Who is your all-time favorite super hero?

Oh goodness.  Tough question.  I know a lot of people would go with Superman.  Not me.  I’ve never been much of a fan.  To me, he’s too good.  He’s basically unstoppable, unless you happen to find some kryptonite lying around.  Which comes from another world, mind you.  No, Superman isn’t for me.  I’m much more a fan of Batman.  For one, he doesn’t really have any powers.  I guess that makes him more of a hero rather an actual super hero, but his story is way more entertaining to me.  I think he is much more relatable than most superheroes.  I absolutely loved the latest Batman trilogy—Christian Bale’s obnoxious grunt-speak aside.  I’m also a big fan of X-men—movies, comics, the old cartoon when I was growing up—if you couldn’t already tell that by my book, but I don’t know if they really qualify as super heroes.  I guess they are.  I just don’t recall really ever hearing them labeled that way.  I have no idea who my favorite would be, though.  I always kind of lump them together.  In regards to the movies, I’d probably have to go with Wolverine.  Such a fun and interesting character, and Hugh Jackman does such a great job bringing him to life.

Do you have any advice for aspiring new authors?

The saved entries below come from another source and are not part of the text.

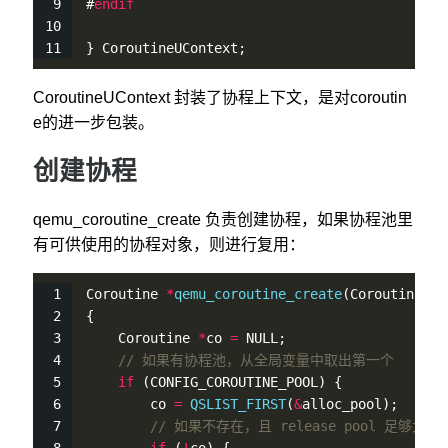
#
endif
} CoroutineUContext;
CoroutineUContext 封装了协程上下文，是对coroutin
e的进一步包装。
创建协程
qemu_coroutine_create 负责创建协程，如果协程池里
有可供使用的协程对象，则进行复用：
Coroutine 
*
qemu_coroutine_create
(CoroutineEnt
{
    Coroutine 
*
co 
=
 NULL;
// 如果有协程池，从全局变量中取出第一个
if
 (CONFIG_COROUTINE_POOL) {
        co 
=
QSLIST_FIRST
(
&
alloc_pool);
// 如果不存在，且 release pool 足够大，将 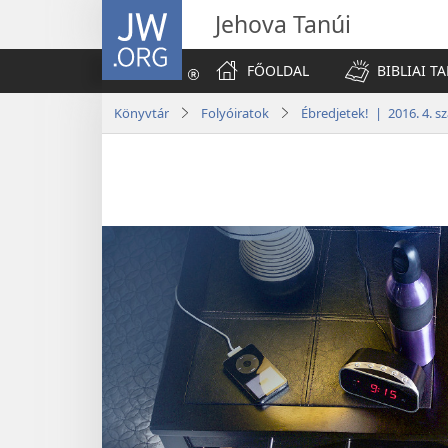
JW.ORG
Jehova Tanúi
FŐOLDAL
BIBLIAI T
Könyvtár
Folyóiratok
Ébredjetek! | 2016. 4. s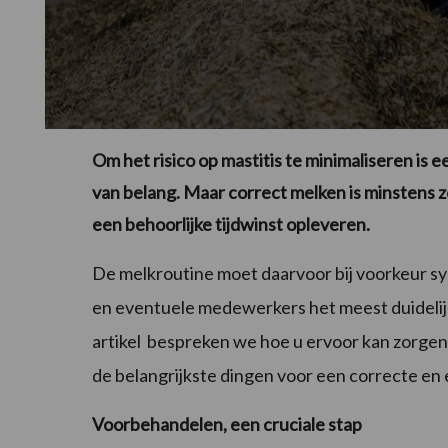
Om het risico op mastitis te minimaliseren is 
van belang. Maar correct melken is minstens z
een behoorlijke tijdwinst opleveren.
De melkroutine moet daarvoor bij voorkeur syst
en eventuele medewerkers het meest duidelijk
artikel bespreken we hoe u ervoor kan zorgen
de belangrijkste dingen voor een correcte en 
Voorbehandelen, een cruciale stap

Read, read, read.  Write, write, write.  The old idiom rings true: practice makes perfect.  When it comes to publishing, if you go the traditional route, prepare to receive rejections.  I don’t care how amazing your book is, it’s going to happen.  Everyone has their own tastes and what they’re looking for, including agents and publishers.  Don’t get discouraged.  Keep at it.  Do your research.  Know who to contact.  If you still can’t get your foot in the door, self-publishing is always there.  It may be just what you need to make a name for yourself.  Then later on, who knows, you could land a publisher for your next book, or one could even pick up your original at some point.  The main thing is, don’t give up and don’t lose hope.  Keep on keeping on.

What can we look forward to from you in the future?

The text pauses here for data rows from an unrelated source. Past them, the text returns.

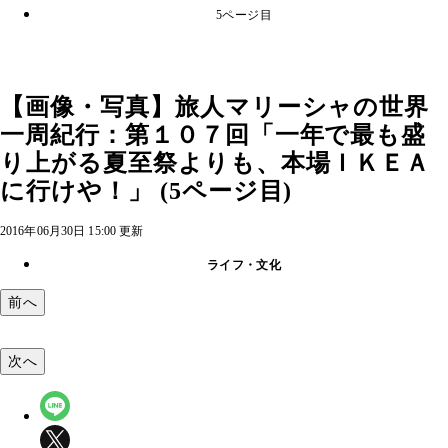
5ページ目
【画像・写真】旅人マリーシャの世界
一周紀行：第１０７回「一年で最も盛
り上がる夏至祭よりも、本場ＩＫＥＡ
に行けや！」 (5ページ目)
2016年06月30日 15:00 更新
ライフ・文化
前へ
次へ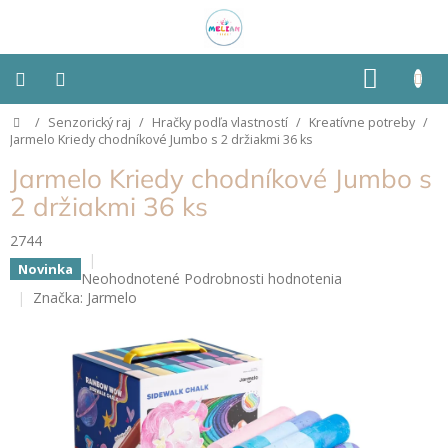
Prejsť
na
obsah
NÁKU
KOŠÍK
Domov
/
Senzorický raj
/
Hračky podľa vlastností
/
Kreatívne potreby
/
Montessori
Jarmelo Kriedy chodníkové Jumbo s 2 držiakmi 36 ks
Jarmelo Kriedy chodníkové Jumbo s
Detská
izba
2 držiakmi 36 ks
2744
Senzorické
pomôcky
Novinka
Priemerné
Neohodnotené
Podrobnosti hodnotenia
hodnotenie
Značka:
Jarmelo
Hračky
produktu
podľa
je
typu
0,0
z
5
Hračky
podľa
hviezdičiek.
vlastností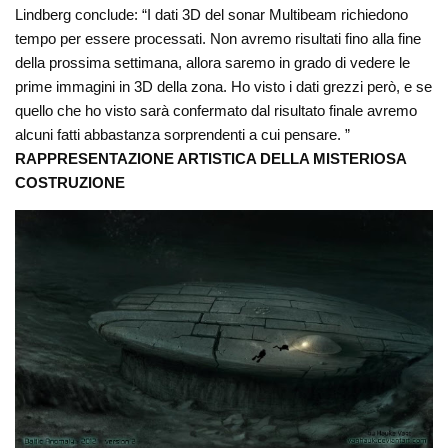
Lindberg conclude: “I dati 3D del sonar Multibeam richiedono
tempo per essere processati. Non avremo risultati fino alla fine
della prossima settimana, allora saremo in grado di vedere le
prime immagini in 3D della zona. Ho visto i dati grezzi però, e se
quello che ho visto sarà confermato dal risultato finale avremo
alcuni fatti abbastanza sorprendenti a cui pensare. ”
RAPPRESENTAZIONE ARTISTICA DELLA MISTERIOSA
COSTRUZIONE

I am currently working to finish up The Recruit (Supernaturals Book 2), as well as the first books in a couple other series I hope to complete: The Outbreak (Survival Book 1), a dystopian/post-apocalyptic journey/thriller; and The Lost Book of Behlkrumór (The Telkuhryn Chronicles book 1), an epic fantasy adventure that will appeal to lovers of The Lord of the Rings, The Chronicles of Narnia, and other similar works.